* [What to produce]:
Extract all lines in the data that contain the word "Узел".

Extracted page text data:
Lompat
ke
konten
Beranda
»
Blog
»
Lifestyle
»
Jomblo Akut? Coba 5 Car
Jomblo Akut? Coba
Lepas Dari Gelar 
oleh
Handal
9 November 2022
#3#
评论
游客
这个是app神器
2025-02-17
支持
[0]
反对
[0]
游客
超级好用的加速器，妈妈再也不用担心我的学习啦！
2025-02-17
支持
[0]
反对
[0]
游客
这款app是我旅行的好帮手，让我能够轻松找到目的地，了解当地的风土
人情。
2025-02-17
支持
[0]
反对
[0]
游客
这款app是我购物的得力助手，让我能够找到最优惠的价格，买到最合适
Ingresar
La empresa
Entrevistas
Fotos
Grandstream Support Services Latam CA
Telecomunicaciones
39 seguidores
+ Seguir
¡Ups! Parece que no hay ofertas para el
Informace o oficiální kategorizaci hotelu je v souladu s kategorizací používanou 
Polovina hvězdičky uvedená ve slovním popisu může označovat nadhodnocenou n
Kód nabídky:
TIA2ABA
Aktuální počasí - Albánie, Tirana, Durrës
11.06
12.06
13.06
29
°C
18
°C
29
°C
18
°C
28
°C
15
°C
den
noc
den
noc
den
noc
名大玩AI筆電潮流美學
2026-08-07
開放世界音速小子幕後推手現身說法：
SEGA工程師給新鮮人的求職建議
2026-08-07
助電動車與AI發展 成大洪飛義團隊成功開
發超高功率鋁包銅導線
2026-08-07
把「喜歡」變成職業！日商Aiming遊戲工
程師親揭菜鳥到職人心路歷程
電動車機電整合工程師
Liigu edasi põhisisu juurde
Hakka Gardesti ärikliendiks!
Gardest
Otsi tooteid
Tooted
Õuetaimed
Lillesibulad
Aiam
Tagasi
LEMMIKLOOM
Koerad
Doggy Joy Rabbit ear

==

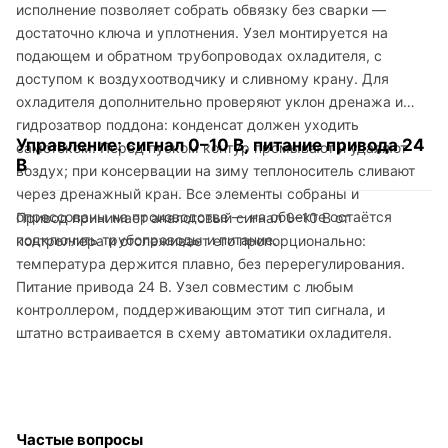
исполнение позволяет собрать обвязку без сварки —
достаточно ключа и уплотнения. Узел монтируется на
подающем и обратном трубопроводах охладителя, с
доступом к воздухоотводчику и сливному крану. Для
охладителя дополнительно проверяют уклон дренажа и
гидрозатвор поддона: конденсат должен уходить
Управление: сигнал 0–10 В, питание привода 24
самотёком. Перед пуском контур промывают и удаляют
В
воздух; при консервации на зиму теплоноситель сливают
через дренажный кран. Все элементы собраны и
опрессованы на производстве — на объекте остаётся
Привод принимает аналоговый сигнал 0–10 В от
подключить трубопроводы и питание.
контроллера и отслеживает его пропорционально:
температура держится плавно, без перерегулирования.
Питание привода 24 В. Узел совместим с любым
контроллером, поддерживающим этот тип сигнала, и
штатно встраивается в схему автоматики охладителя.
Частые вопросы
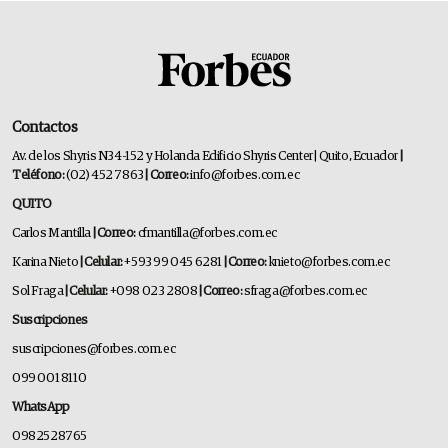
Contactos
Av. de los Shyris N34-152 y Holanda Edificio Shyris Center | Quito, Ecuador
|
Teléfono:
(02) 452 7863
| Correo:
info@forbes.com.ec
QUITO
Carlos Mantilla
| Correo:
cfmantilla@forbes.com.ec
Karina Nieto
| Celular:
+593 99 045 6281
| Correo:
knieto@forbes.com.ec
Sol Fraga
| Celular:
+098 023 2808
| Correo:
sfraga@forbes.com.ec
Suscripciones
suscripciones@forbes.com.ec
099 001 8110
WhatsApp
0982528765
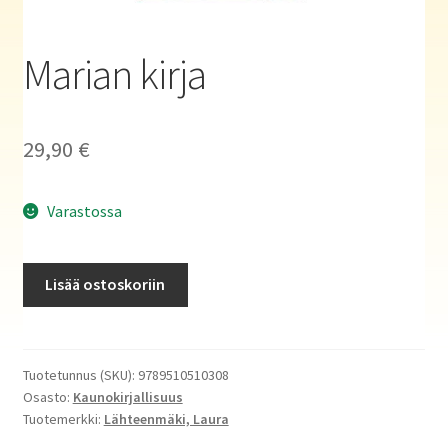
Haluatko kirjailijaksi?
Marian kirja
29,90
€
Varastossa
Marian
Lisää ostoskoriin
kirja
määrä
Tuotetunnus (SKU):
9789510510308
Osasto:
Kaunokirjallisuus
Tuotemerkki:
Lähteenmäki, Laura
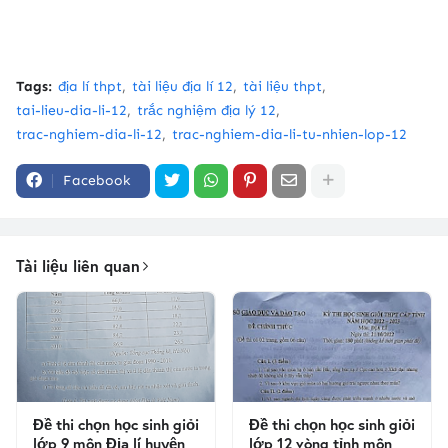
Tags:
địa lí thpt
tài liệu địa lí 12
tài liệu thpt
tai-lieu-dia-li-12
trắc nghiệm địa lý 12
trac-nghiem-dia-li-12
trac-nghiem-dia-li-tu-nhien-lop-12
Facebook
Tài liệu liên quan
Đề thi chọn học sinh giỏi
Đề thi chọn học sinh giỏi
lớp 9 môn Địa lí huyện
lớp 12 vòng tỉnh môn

* [Exercise answer]:
достаточно ключа и уплотнения. Узел монтируется на
Питание привода 24 В. Узел совместим с любым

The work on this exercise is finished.